Back at the bar, Hanna gets systematically torn apart by the Big Gay Homie. Hanna accuses him of putting on a “fruity little voice”. Our Hero isn’t having it so he quotes every one’s favorite Old Earth, Maya Angelou “We are only as blind as we want to be.” Or, was it black as we want to be? Regardless, Hanna takes it as an attack on her authentic self so her Ex accuses her Dad of being gay on the basis that he has a stud in his ear. Hanna then drops the most pause worthy moment on television this week “He got it on a trip he took with a bunch of his male friends!” For those keeping score, Boys 2, Girls 0, Non-White People 10000000. I have never seen white people this mad at each other outside a Farmer’s Market, it’s fucking great.
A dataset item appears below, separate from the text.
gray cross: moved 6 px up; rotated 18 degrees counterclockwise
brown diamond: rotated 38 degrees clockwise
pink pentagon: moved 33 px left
Hanna goes home and takes it to twitter. She begins to write “You lose some, you lose some.” Then, “My life has been a lie, my ex-boyfriend dates a guy.” Then from seemingly nowhere this totally uplifting electro drum doo doo bomb drops. I decide to out-millenial Lena by Shazamming the song so that I know what this piece of shit is. My iphone spits out “Dancing On My Own” - Robyn. Presumably some girl anthem about how no one needs dick as long as they have dance. Lies, all lies, Hanna loves dick, she just doesn’t like that said ex dick gave her HPV and then left to take a job at Beau's BBQ. Plus, isn’t dancing just air-fucking? Hanna starts to dance and write “All adventurous women do.” Lena figures that Hanna can OWN her HPV and own her role as a beard by redefining herself as adventurous. Hey, it beats the hell out of that time her ex called her a handsome plump dumpling dressed as a clam digger. You go Hanna, own that HPV ridden vajayjay and D.A.N.C.E.